– Вы думаете, матушка, это был свет Божий?

– Конечно. Что ж ещё это могло быть, если поражены им были только грешники?

– А мы с вами разве не грешны, матушка?

Бланка растерялась из-за серьезности тона, с которой он задал этот вопрос. Потом положила ладонь ему на темя.

– Вы исповедались перед коронацией, – напомнила она. – И Тибо тоже, насколько мне известно. А мы, все остальные, сидели в карете и не могли видеть…

– Вот именно, матушка! – воскликнул Луи с досадой и смятением, вскакивая на ноги. – Вот именно! Вы не видели! И мессир Тибо, и брат Жоффруа, и даже Моклерк со своими людьми – никто из них не видел этого света! Но разве Божественный свет не видят прежде прочих те, кого он поражает? Разве не видел его апостол Пётр на дороге в Дамаск? Как так может быть, чтобы одни увидали знамение, а другие не увидали?

Вот что его тревожит. Он чувствует, что здесь что-то не так. Что-то случилось с ним, с её мальчиком, что-то мучает его – нечто, чего Бланка не могла понять. А она малодушно посвятила себя мирским делам, земным заботам, решив, что причина его уныния – всего лишь скука и нехватка свежего воздуха.

Но, может быть, так оно и есть? Он ведь ещё дитя. А у детей богатое воображение.

– Луи, что в этом так растревожило вас? Ведь это был свет Божий, так или иначе…

– Вправду ли? – в отчаянии прошептал Луи – и отвернулся, пряча от матери опустошённое лицо. Он не договорил, но Бланка вздрогнула, поняв то, что он не решался сказать вслух даже сейчас.

Этот свет, странный свет, спасший их на пути из Реймса, казался светом Божьим, но вёл себя не так, как положено свету Божьему. А если не Божий он был…

То чей же тогда?

Бланка ощутила, как по спине у неё бежит холодок. Но чувство было мимолётным и почти тут же ушло, когда она встала и шагнула к своему сыну, обняв сзади за поникшие плечи и развернув к себе лицом.

– Людовик, взгляните на меня.

Он взглянул. Она увидела в его глазах странный блеск – словно к ним подступали слёзы. Но самих слёз не было.

– Вы говорили об этом брату Жоффруа? – Он качнул головой. Бланка сжала его плечи чуть крепче. – И правильно. Не говорите никому. Даже на исповеди. Луи, я не знаю, что спасло вас от рук злоумышленников. Но твёрдо знаю одно: будь Господу неугодно это, Он не допустил бы вашего спасения. Будь Господу неугодно, Он не привёл бы нас в Монлери и не позволил бы укрыться здесь. Будь неугодно Ему, Он бы не привёл вас сегодня в эти покои и не вложил бы в ваши уста те слова, которые не смог найти Тибо, чтобы выразить народу, как мы нуждаемся в нём.

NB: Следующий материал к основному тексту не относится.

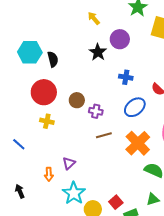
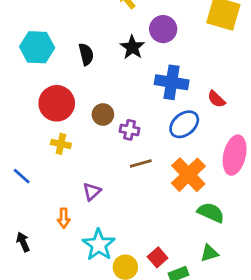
black semicircle: (53, 59) -> (86, 54), moved
blue cross: (126, 77) -> (172, 82), size x1.6
purple triangle: (69, 163) -> (92, 192), moved

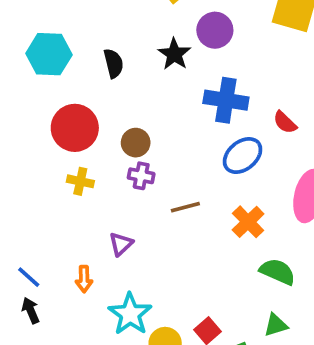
purple cross: (130, 130) -> (141, 176), moved
orange cross: (188, 175) -> (248, 222), size x0.7
blue line: (22, 176) -> (29, 277), moved

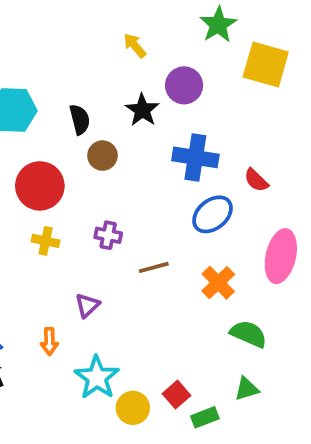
brown circle: (136, 143) -> (102, 156), moved

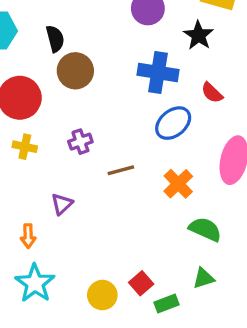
black star: (142, 110) -> (198, 35), moved
brown circle: (102, 156) -> (75, 71), size x1.4
purple cross: (108, 235) -> (80, 142), turned -30
cyan star: (97, 378) -> (35, 283), moved

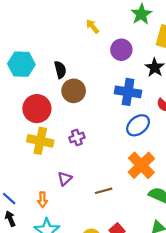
yellow cross: (25, 147) -> (40, 141), size x1.6
brown line: (121, 170) -> (104, 191), moved
orange cross: (178, 184) -> (141, 165), size x1.4

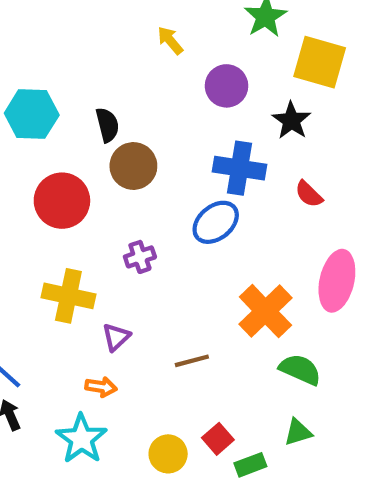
blue ellipse: (138, 125) -> (216, 222), moved
yellow cross: (40, 141) -> (68, 296), moved
orange arrow: (42, 200) -> (101, 387), moved, turned -80

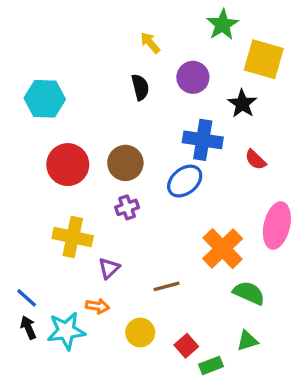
black semicircle: (107, 125) -> (140, 87), moved
brown circle: (133, 166) -> (125, 163), moved
cyan star: (81, 439) -> (66, 331), moved, turned 30
yellow circle: (168, 454) -> (140, 332), moved

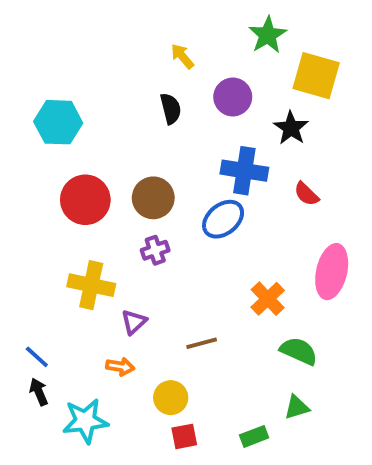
orange cross: (223, 249) -> (268, 299), size x0.7
cyan star: (66, 331) -> (85, 421), moved
red square: (186, 346) -> (184, 436), moved, turned 30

Луи с удивлением посмотрел на неё. Потом по его губам скользнула застенчивая полуулыбка.

– Вы думаете…

– Я думаю, что всё в руках Господних, Луи. Всё, что мы делаем, всё, что мы видим… и то, чего мы не видим. Быть может, те, кто не увидели этого света, были покараны слепотой не менее, чем Моклерк с его приспешниками. А вы, сын мой, были благословлены тем, что увидели сокрытое от других. И да будет так до тех пор, пока страна франков отдана в ваши руки, – сказала Бланка и поцеловала своего сына в лоб.

Улыбка Луи стала чуть шире, когда мать отпустила его. Бланка не знала, сумела ли в самом деле его успокоить. Но ей так важно было, чтобы он верил ей, верил всегда, во всём.

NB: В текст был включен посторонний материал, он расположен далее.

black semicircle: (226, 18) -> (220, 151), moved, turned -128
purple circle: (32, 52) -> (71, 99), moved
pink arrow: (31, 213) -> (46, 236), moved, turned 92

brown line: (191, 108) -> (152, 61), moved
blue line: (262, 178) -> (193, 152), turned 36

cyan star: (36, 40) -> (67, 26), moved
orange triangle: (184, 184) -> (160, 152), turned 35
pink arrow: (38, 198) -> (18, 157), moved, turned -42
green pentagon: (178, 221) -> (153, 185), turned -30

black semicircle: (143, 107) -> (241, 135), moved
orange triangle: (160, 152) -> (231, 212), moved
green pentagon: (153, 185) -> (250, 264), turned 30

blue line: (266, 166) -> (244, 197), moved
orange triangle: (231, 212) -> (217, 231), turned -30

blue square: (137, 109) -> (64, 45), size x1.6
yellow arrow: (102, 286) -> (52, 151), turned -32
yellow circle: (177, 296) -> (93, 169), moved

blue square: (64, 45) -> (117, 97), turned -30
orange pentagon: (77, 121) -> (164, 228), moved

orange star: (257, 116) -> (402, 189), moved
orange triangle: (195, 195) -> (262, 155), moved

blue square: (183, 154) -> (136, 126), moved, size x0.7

– А теперь сядьте, – сказала Бланка, опять опускаясь в кресло. – Сядьте и расскажите мне, чему в последнее время обучает вас брат Жоффруа.

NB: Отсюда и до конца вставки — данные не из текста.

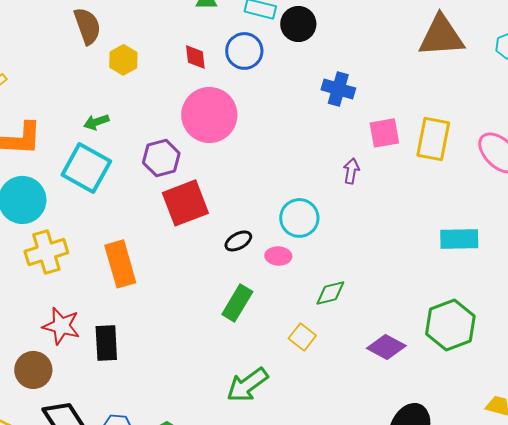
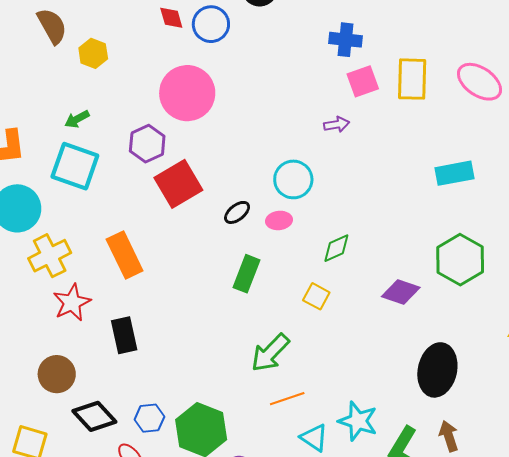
red diamond: (195, 57) -> (171, 18), moved
blue cross: (338, 89) -> (345, 40), moved
purple arrow: (351, 171) -> (337, 124), turned 80
red star: (61, 326) -> (72, 303), moved, turned -30

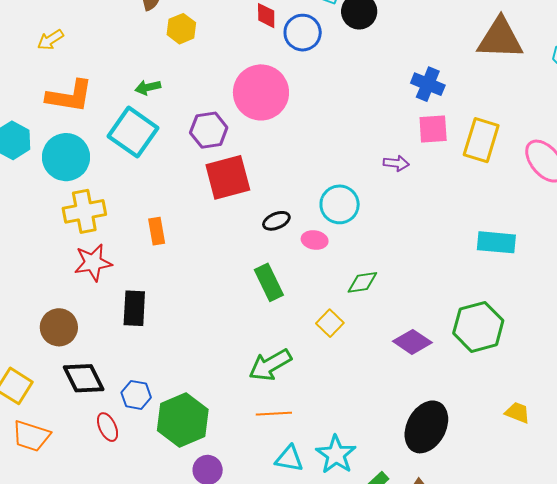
orange rectangle: (125, 255) -> (157, 231), size x0.6
green rectangle: (247, 274) -> (269, 282), turned -63
cyan triangle: (314, 438) -> (289, 459), turned -40

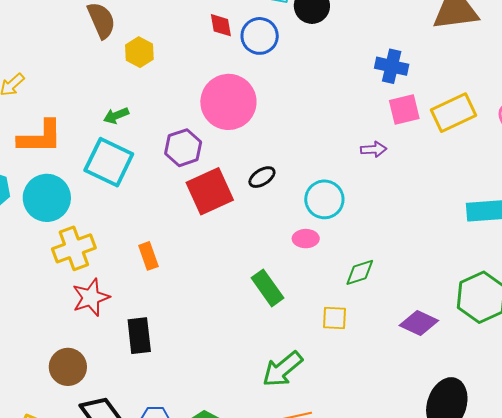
yellow rectangle: (481, 140) -> (453, 113), turned 57
black ellipse: (276, 221) -> (262, 177), moved
yellow square: (330, 323) -> (334, 318), turned -32

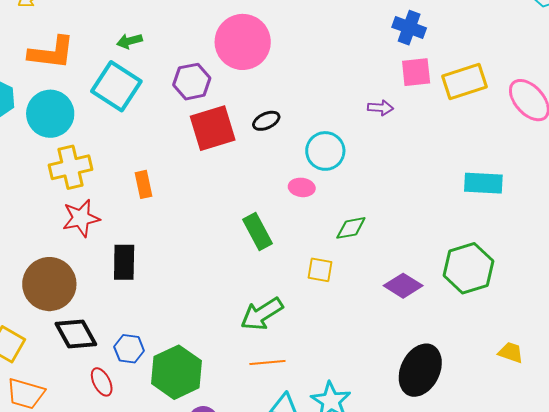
brown circle: (68, 367) -> (49, 284), size x1.4

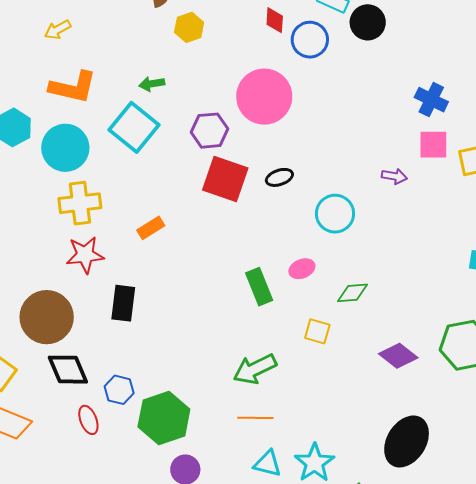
red square: (213, 128) -> (225, 179), turned 30
orange rectangle: (144, 184) -> (151, 228), turned 64
pink ellipse: (302, 187) -> (302, 269), moved, turned -35

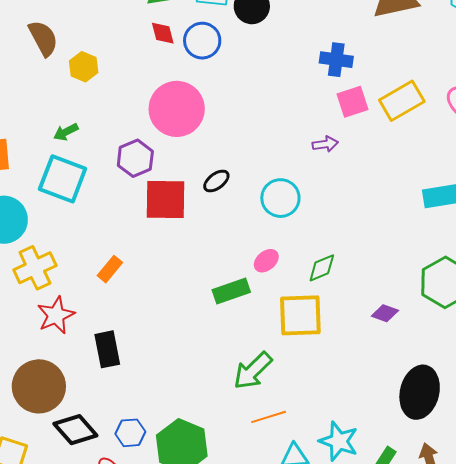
green rectangle: (259, 287) -> (231, 291), turned -69
yellow square: (317, 331) -> (300, 315), size x1.8
purple diamond: (398, 356) -> (385, 313), size x0.7

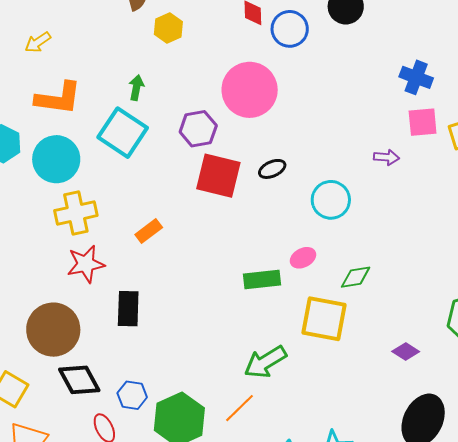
green arrow: (66, 132) -> (136, 88), turned 115
purple diamond: (385, 313) -> (406, 351), moved
orange line: (269, 417) -> (239, 408), moved, turned -40

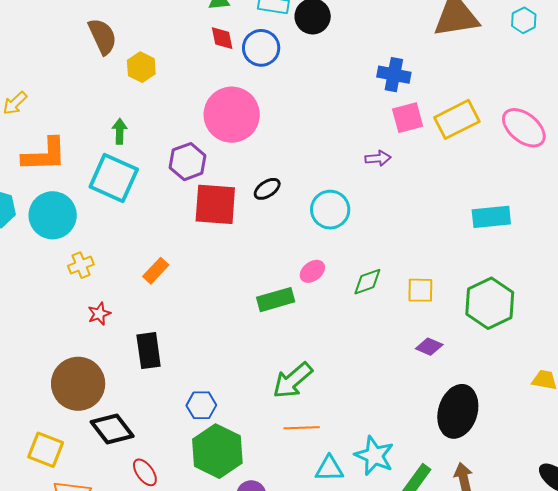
yellow cross: (76, 213) -> (81, 265), size x0.6
red star: (86, 264) -> (99, 314), size x0.6
yellow square: (324, 319) -> (420, 290), moved, size x0.6
blue hexagon: (132, 395) -> (201, 405), moved
orange line: (239, 408) -> (302, 428), moved, turned 52

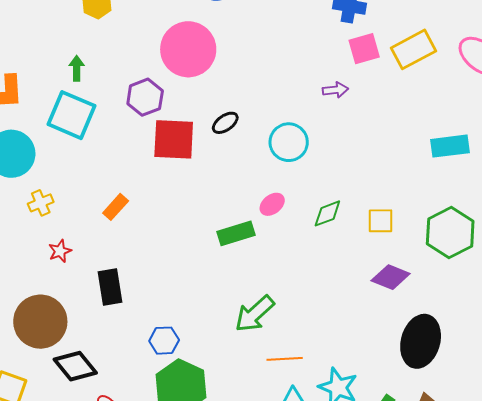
purple diamond: (429, 347) -> (391, 277), size x1.4
orange line: (302, 428) -> (285, 359), moved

Над окрестностями Монлери парила дымка. Солнце окрашивало её сусальной позолотой, пронзало тысячью незримых копий, и свет переливался, звенел, свет пел над зеленеющей долиной, над полями, дорогами, над небом, распахнутым настежь, словно сама эта земля гостеприимно раскрывала объятия перед теми, кто шёл по ней с песней и открытой душою – шёл к своему королю.